まったく異なる剣技が、互いの隙を探りながら激しく交錯している。
「これが……柱……」
「俺たちとは次元が違う……」
やがて、獪岳としのぶが同時に後方へ跳んだ。
二人の間に静寂が落ちる。
「……今日はこの辺にしておきましょうか」
「チッ。まだやれるだろ」
「獪岳さん」
しのぶが微笑む。
「隊士たちの稽古を忘れてはいけませんよ?」
「……ああ」
獪岳は木刀を肩に担いだ。
「おい、クソガキども!」
「は、はい!」
「今のを見て分かっただろ」
獪岳は隊士たちを睨みつける。
「俺たち柱だって、相手の力を真正面から受けてるわけじゃねえ。自分にできる戦い方を極限まで磨いてるんだ」
そして、しのぶを見る。
「力がねえなら速さを磨け。速さが足りねえなら知恵を使え。知恵が足りねえなら……」
「全部覚えればいいんですね」
しのぶが横から続ける。
「はい。その通りです」
「……お前、俺の台詞を取るんじゃねえ」
「ふふ、ごめんなさい」
隊士たちから、小さな笑い声が漏れた。
先ほどまでの恐怖に震えていた顔には、いつしか強い決意が浮かんでいる。
「もう一度お願いします!」
「僕も!」
「俺もやります!」
獪岳は一瞬だけ目を細めた。
「……ハッ」
そして背を向ける。
「最初からそう言えってんだ」
その背後で、しのぶも静かに微笑んでいた。
蟲柱・胡蝶しのぶの稽古。
それは単なる剣術の鍛錬ではない。
「弱い者には弱い者の戦い方がある」ということを教え、生き残るための知識と技術を叩き込む、命を繋ぐための稽古だった。

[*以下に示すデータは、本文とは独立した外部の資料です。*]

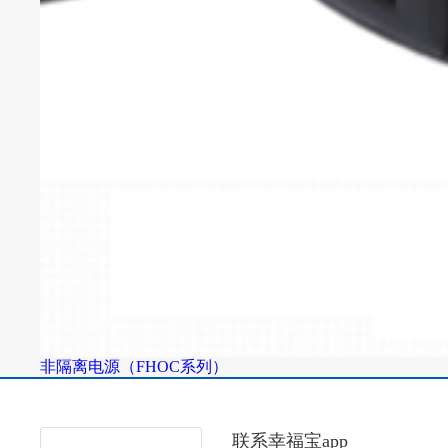
非隔离电源（FHOC系列）
联系幸福宝app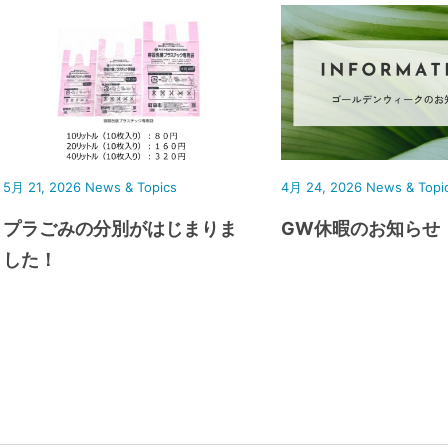
5月 21, 2026
News & Topics
4月 24, 2026
News & Topi
プラごみの分別がはじまりま
GW休暇のお知らせ
した！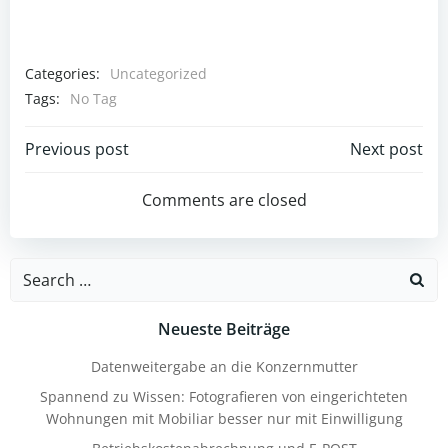
Categories:
Uncategorized
Tags:
No Tag
Post
Post
Previous post
Next post
navigation
navigation
Comments are closed
Search
for:
Neueste Beiträge
Datenweitergabe an die Konzernmutter
Spannend zu Wissen: Fotografieren von eingerichteten
Wohnungen mit Mobiliar besser nur mit Einwilligung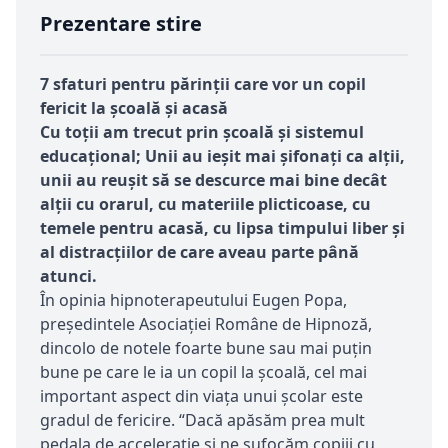
Prezentare stire
7 sfaturi pentru părinții care vor un copil
fericit la școală și acasă
Cu toții am trecut prin școală și sistemul
educațional
;
Unii au ieșit mai șifonați ca alții,
unii au reușit să se descurce mai bine decât
alții cu orarul, cu materiile plicticoase, cu
temele pentru acasă, cu lipsa timpului liber și
al distracțiilor de care aveau parte până
atunci.
În opinia hipnoterapeutului Eugen Popa,
președintele Asociației Române de Hipnoză,
dincolo de notele foarte bune sau mai puțin
bune pe care le ia un copil la școală, cel mai
important aspect din viața unui școlar este
gradul de fericire. “Dacă apăsăm prea mult
pedala de accelerație și ne sufocăm copiii cu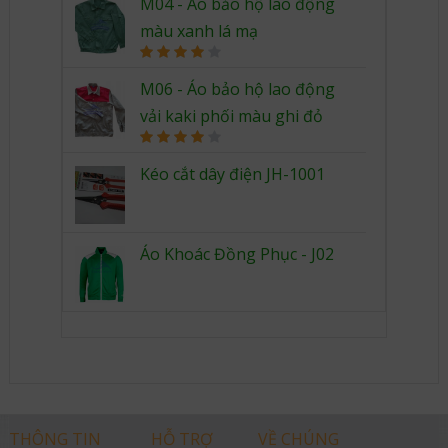
M04 - Áo bảo hộ lao động
màu xanh lá mạ
Rated
4.00
out
M06 - Áo bảo hộ lao động
of 5
vải kaki phối màu ghi đỏ
Rated
4.00
out
Kéo cắt dây điện JH-1001
of 5
Áo Khoác Đồng Phục - J02
THÔNG TIN
HỖ TRỢ
VỀ CHÚNG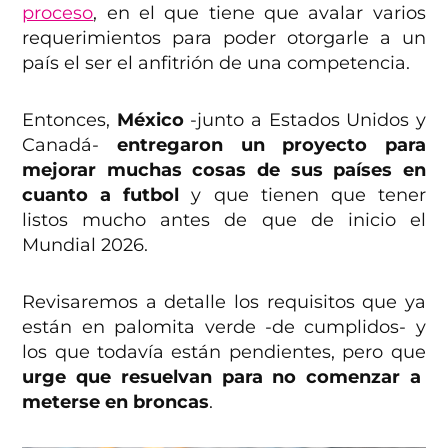
proceso
, en el que tiene que avalar varios
requerimientos para poder otorgarle a un
país el ser el anfitrión de una competencia.
Entonces,
México
-junto a Estados Unidos y
Canadá-
entregaron un proyecto para
mejorar muchas cosas de sus países en
cuanto a futbol
y que tienen que tener
listos mucho antes de que de inicio el
Mundial 2026.
Revisaremos a detalle los requisitos que ya
están en palomita verde -de cumplidos- y
los que todavía están pendientes, pero que
urge que resuelvan para no comenzar a
meterse en broncas
.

そしてその日、蝶屋敷には再び隊士たちの掛け声が響き始める。
「壱、弐、参、四——!」
「もっと速く!」
「はいッ!!」
その声を聞きながら、獪岳は小さく呟いた。
「……無惨の野郎に、誰一人殺させるんじゃねえぞ」
隣に立つしのぶは、その言葉を聞き逃さなかった。
「はい。私たちも、最後まで戦い抜きましょう」
二人の柱は並んで稽古場を見つめていた。
最終決戦の時は、確実に近づいていた。